Decía Ramón Gómez de la Serna que el coleccionista de sellos se cartea con el pasado. El coleccionista, cualquiera que sea el objeto de su afición, tiene, en efecto, una voluntad de trascendencia que le hace cabalgar a lomos de la historia, aunque muy frecuentemente cambie el caballo por una alfombra mágica. Pero el coleccionista además da sentido a una simple manía porque relaciona los objetos, los pone en comunicación y, gracias a su curiosidad e interés, los sitúa en un contexto que estudia y valora. Digo todo esto porque precisamente la idea de este libro partió de la visita a un coleccionista cuya esposa había recopilado en los años 50 un curioso muestrario de etiquetas de Valladolid. Por lo que después he ido viendo, la costumbre era una moda nacional –no sé si internacional- en esos años y los niños de entonces depositaban sus sueños en los brillos dorados de esos marbetes que, al igual que los cromos, contribuyeron a formar nuestro sentido estético tanto como Fidias y Policleto. Hora es de reconocerlo.
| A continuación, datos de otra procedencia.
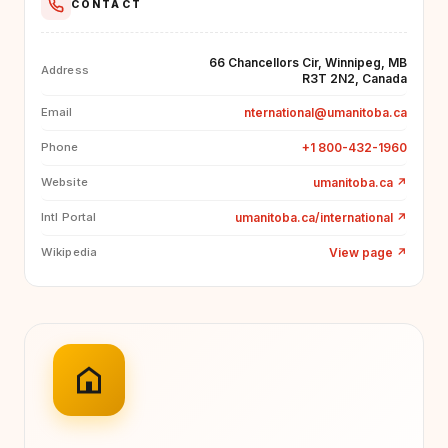
CONTACT
66 Chancellors Cir, Winnipeg, MB
Address
R3T 2N2, Canada
nternational@umanitoba.ca
Email
+1 800-432-1960
Phone
umanitoba.ca
↗
Website
umanitoba.ca/international
↗
Intl Portal
View page
↗
Wikipedia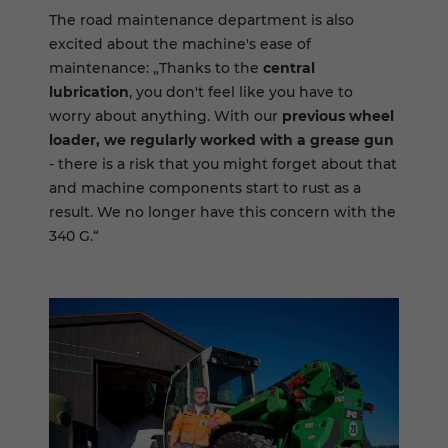
The road maintenance department is also
excited about the machine's ease of
maintenance: „Thanks to the
central
lubrication
, you don't feel like you have to
worry about anything. With our
previous wheel
loader, we regularly worked with a grease gun
- there is a risk that you might forget about that
and machine components start to rust as a
result. We no longer have this concern with the
340 G.“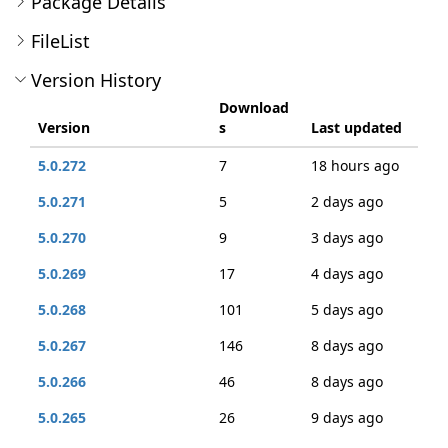
Package Details
FileList
Version History
Download
Version
s
Last updated
5.0.272
7
18 hours ago
5.0.271
5
2 days ago
5.0.270
9
3 days ago
5.0.269
17
4 days ago
5.0.268
101
5 days ago
5.0.267
146
8 days ago
5.0.266
46
8 days ago
5.0.265
26
9 days ago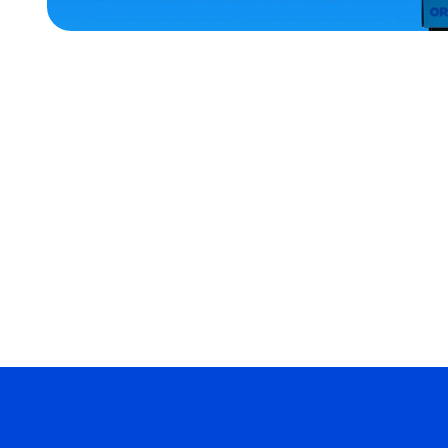
ACCESSORIES
XLARGE
MEDIUM/LARGE
EXTRA
SMALL
OSFM
MERCH
MERCH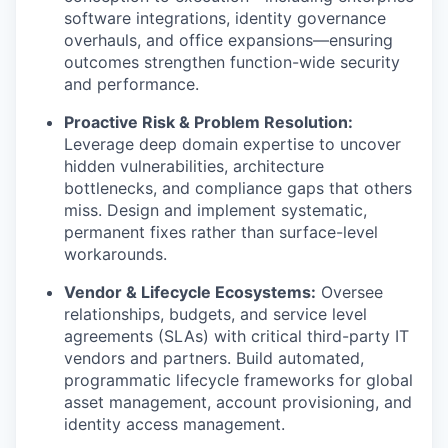
software integrations, identity governance
overhauls, and office expansions—ensuring
outcomes strengthen function-wide security
and performance.
Proactive Risk & Problem Resolution:
Leverage deep domain expertise to uncover
hidden vulnerabilities, architecture
bottlenecks, and compliance gaps that others
miss. Design and implement systematic,
permanent fixes rather than surface-level
workarounds.
Vendor & Lifecycle Ecosystems:
Oversee
relationships, budgets, and service level
agreements (SLAs) with critical third-party IT
vendors and partners. Build automated,
programmatic lifecycle frameworks for global
asset management, account provisioning, and
identity access management.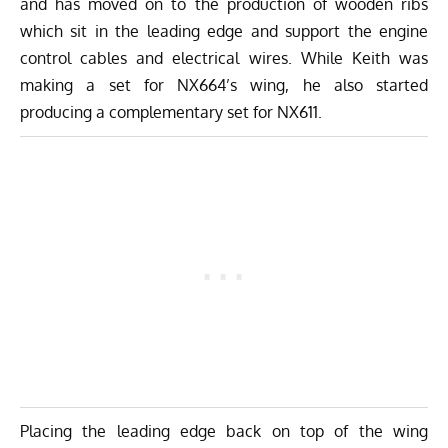
and has moved on to the production of wooden ribs
which sit in the leading edge and support the engine
control cables and electrical wires. While Keith was
making a set for NX664’s wing, he also started
producing a complementary set for NX611.
Placing the leading edge back on top of the wing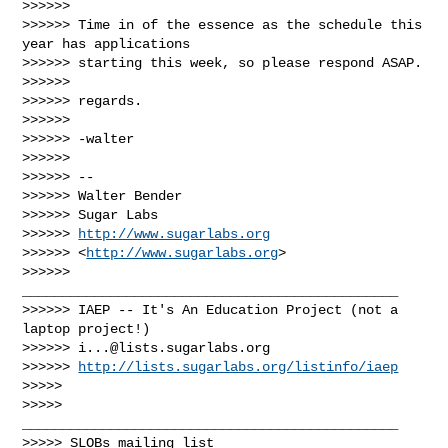
>>>>>>

>>>>>> Time in of the essence as the schedule this 
year has applications

>>>>>> starting this week, so please respond ASAP.

>>>>>>

>>>>>> regards.

>>>>>>

>>>>>> -walter

>>>>>>

>>>>>> --

>>>>>> Walter Bender

>>>>>> Sugar Labs

>>>>>> 
http://www.sugarlabs.org
>>>>>> <
http://www.sugarlabs.org
>

>>>>>> 
_______________________________________________

>>>>>> IAEP -- It's An Education Project (not a 
laptop project!)

>>>>>> 
i...@lists.sugarlabs.org
>>>>>> 
http://lists.sugarlabs.org/listinfo/iaep
>>>>>

>>>>> 
_______________________________________________

>>>>> SLOBs mailing list
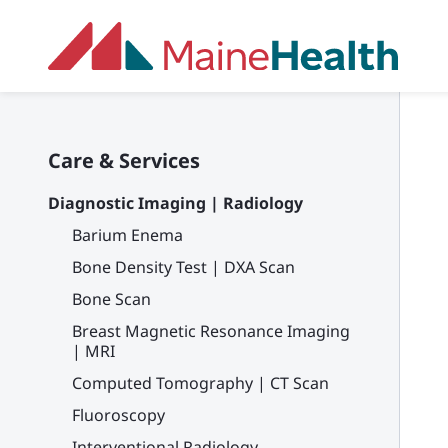
Skip to main content
Care & Services
Diagnostic Imaging | Radiology
Barium Enema
Bone Density Test | DXA Scan
Bone Scan
Breast Magnetic Resonance Imaging
| MRI
Computed Tomography | CT Scan
Fluoroscopy
Interventional Radiology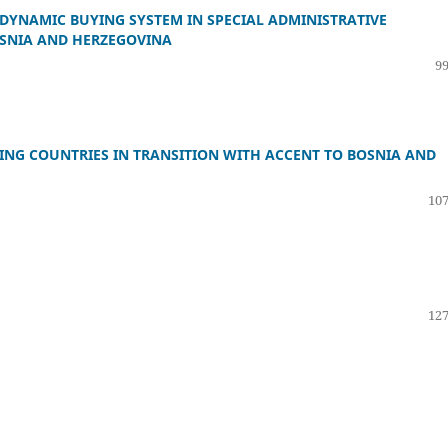
DYNAMIC BUYING SYSTEM IN SPECIAL ADMINISTRATIVE
OSNIA AND HERZEGOVINA
99
NG COUNTRIES IN TRANSITION WITH ACCENT TO BOSNIA AND
107
127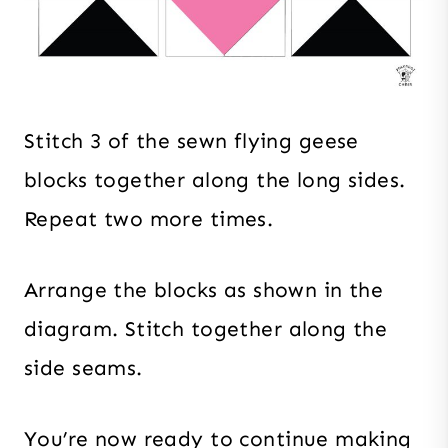
Stitch 3 of the sewn flying geese
blocks together along the long sides.
Repeat two more times.
Arrange the blocks as shown in the
diagram. Stitch together along the
side seams.
You’re now ready to continue making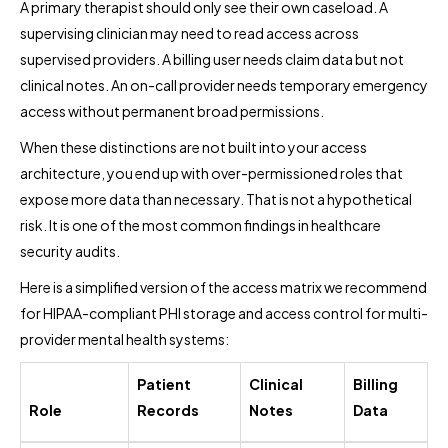
A primary therapist should only see their own caseload. A
supervising clinician may need to read access across
supervised providers. A billing user needs claim data but not
clinical notes. An on-call provider needs temporary emergency
access without permanent broad permissions.
When these distinctions are not built into your access
architecture, you end up with over-permissioned roles that
expose more data than necessary. That is not a hypothetical
risk. It is one of the most common findings in healthcare
security audits.
Here is a simplified version of the access matrix we recommend
for HIPAA-compliant PHI storage and access control for multi-
provider mental health systems:
Patient
Clinical
Billing
Role
Records
Notes
Data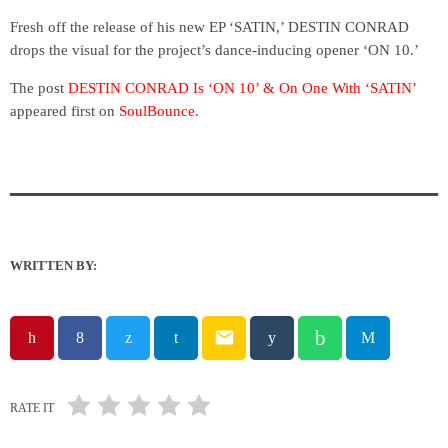
Fresh off the release of his new EP ‘SATIN,’ DESTIN CONRAD
drops the visual for the project’s dance-inducing opener ‘ON 10.’
The post
DESTIN CONRAD Is ‘ON 10’ & On One With ‘SATIN’
appeared first on
SoulBounce
.
WRITTEN BY:
email
RATE IT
Para terminar, será de justicia mencionar a quienes han seguido más de cerca la elaboración de este trabajo –Juan Antonio Moreno y Paco Rodríguez, de Tfmedia-, -José María Gutiérrez y Carlos Gutiérrez, de Gráficas Andrés Martín- y la sensibilidad de la Cámara de Comercio, hoy representada por su Presidente don José Rolando Alvarez, y de la Consejería de Cultura, en la persona de la Directora General de promoción e instituciones culturales, doña Luisa Herrero, por haber aceptado y confiado en este trabajo de la Fundación del que estamos sinceramente satisfechos.